Outdoors feature: Goliath groupers make recovery but harvest remains on hold
08/27/2014 12:51 PM
08/27/2014 1:18 PM
Dropping into the roiled, murky waters 60 feet deep off Jupiter Inlet on Monday, I heard the annual spawning aggregation of Goliath groupers before I actually saw it. Below me, I could barely make out the wreck of the MG 111 or the mottled, gentle giants that show up each year between late July and mid-October to keep their species going. But the Goliaths already had seen our group of divers and weren’t too happy about our visit. They emitted loud, bass booming noises that sound a little like gun reports – probably to alert each other and to warn us not to get too cozy.
When I reached the sandy bottom next to the wreck, I saw probably 20 Goliaths – some looking to be upwards of 300 pounds – hovering with their faces into the current.
As more of my fellow divers arrived, the fish dispersed – some of them seeking refuge in the bowels of the sunken barge.
I found that if I just kneel in the sand without moving, one or more Goliaths would emerge from their refuge and sit about four feet away from me with maws open.
I didn’t think of trying to touch them – not out of fear of being bitten, but because they’d no doubt swim away.
“It’s a privilege diving with the Goliaths,” said Joe Golio of Melbourne who, with wife Iris, had booked spots on the Capt. Sl8ter charterboat Kyalami out of Jupiter Inlet. “Something you can’t see anyplace else and only a certain time of year.”
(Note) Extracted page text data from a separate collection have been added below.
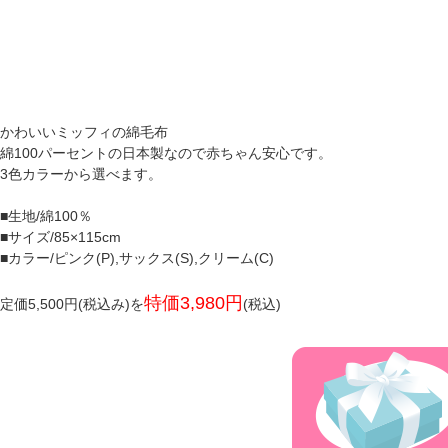
かわいいミッフィの綿毛布
綿100パーセントの日本製なので赤ちゃん安心です。
3色カラーから選べます。
■生地/綿100％
■サイズ/85×115cm
■カラー/ピンク(P),サックス(S),クリーム(C)
特価3,980円
定価5,500円(税込み)を
(税込)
Dive charter operations such as the Kyalami and others may not have such exclusive, unimpeded access to the Goliath gathering for much longer. Pressure from commercial hook-and-liners, spearfishers, and some recreational anglers is mounting on state and federal fisheries managers to re-open the harvest of Goliaths following a 24-year closure. The fishery was shut down in 1990 after the species was nearly wiped out by overfishing.
Today nearly everyone agrees Goliaths – which are long-lived, slow to mature and produce few young – appear to have recovered. But so far, there has been no way to make certain they can withstand a harvest. And some conservation and dive groups don’t want the fishery re-opened whether recovered or not.
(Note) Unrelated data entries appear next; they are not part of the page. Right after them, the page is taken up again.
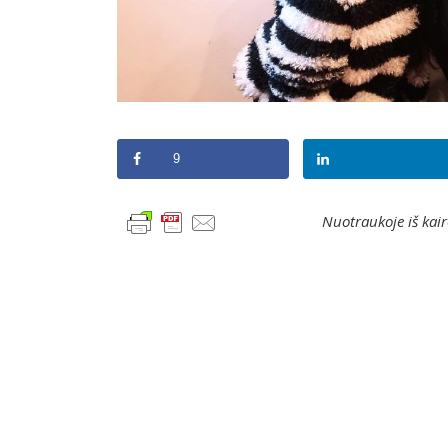
9
Nuotraukoje iš kair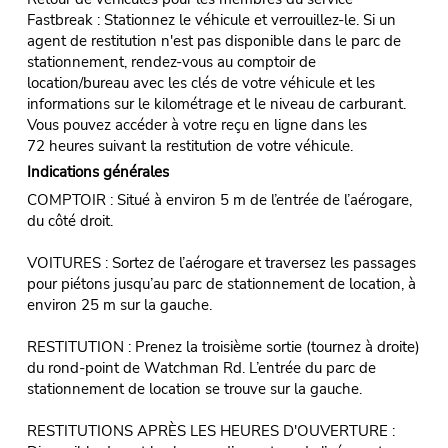
Fastbreak : Stationnez le véhicule et verrouillez-le. Si un
agent de restitution n'est pas disponible dans le parc de
stationnement, rendez-vous au comptoir de
location/bureau avec les clés de votre véhicule et les
informations sur le kilométrage et le niveau de carburant.
Vous pouvez accéder à votre reçu en ligne dans les
72 heures suivant la restitution de votre véhicule.
Indications générales
COMPTOIR : Situé à environ 5 m de l’entrée de l’aérogare,
du côté droit.
VOITURES : Sortez de l’aérogare et traversez les passages
pour piétons jusqu’au parc de stationnement de location, à
environ 25 m sur la gauche.
RESTITUTION : Prenez la troisième sortie (tournez à droite)
du rond-point de Watchman Rd. L’entrée du parc de
stationnement de location se trouve sur la gauche.
RESTITUTIONS APRÈS LES HEURES D'OUVERTURE :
A scientific stock assessment conducted in 2010 flunked peer review because it was considered inconclusive. Now, the Florida Fish and Wildlife Conservation Commission in consultation with the Gulf and South Atlantic fishery management councils will take the lead in performing a new stock assessment in 2015. Staffers will brief commissioners at a meeting in Kissimmee in two weeks about what they’ve learned so far about Goliath populations, public attitudes toward the species, and how to proceed in the future.
If the stock assessment – expected to be completed in the spring of 2015 – shows recovery, then commissioners will discuss possible management alternatives at a meeting a year from now. Those might include issuing an annual tag allowing the harvest of one fish at a steep fee with a slot limit aimed at protecting the largest spawners, and banning harvest at known spawning aggregation sites. But no harvest would be allowed without an OK from the feds.
If the assessment falls the other way, then the fishery would remain closed.
Meanwhile, viewing conditions at Goliath congregation areas off Palm Beach County have been less than optimum over the past couple of weeks. The big fish are there, but murky water, rough waves, and a thermocline that has seen ocean temperatures as low as the 60s near the bottom have been tough on would-be Goliath observers.
Still, that didn’t stop vacationers Jim and Sheri Hill of Syracuse, N.Y., from diving on the Kyalami Monday. Sheri, who had never dived in salt water before, was scared of encountering sharks. When she did spot one cruising by, she hyperventilated. But then when nothing untoward happened, she concentrated on looking for the giant groupers.
Said Sheri: “I can’t wait to do it again.”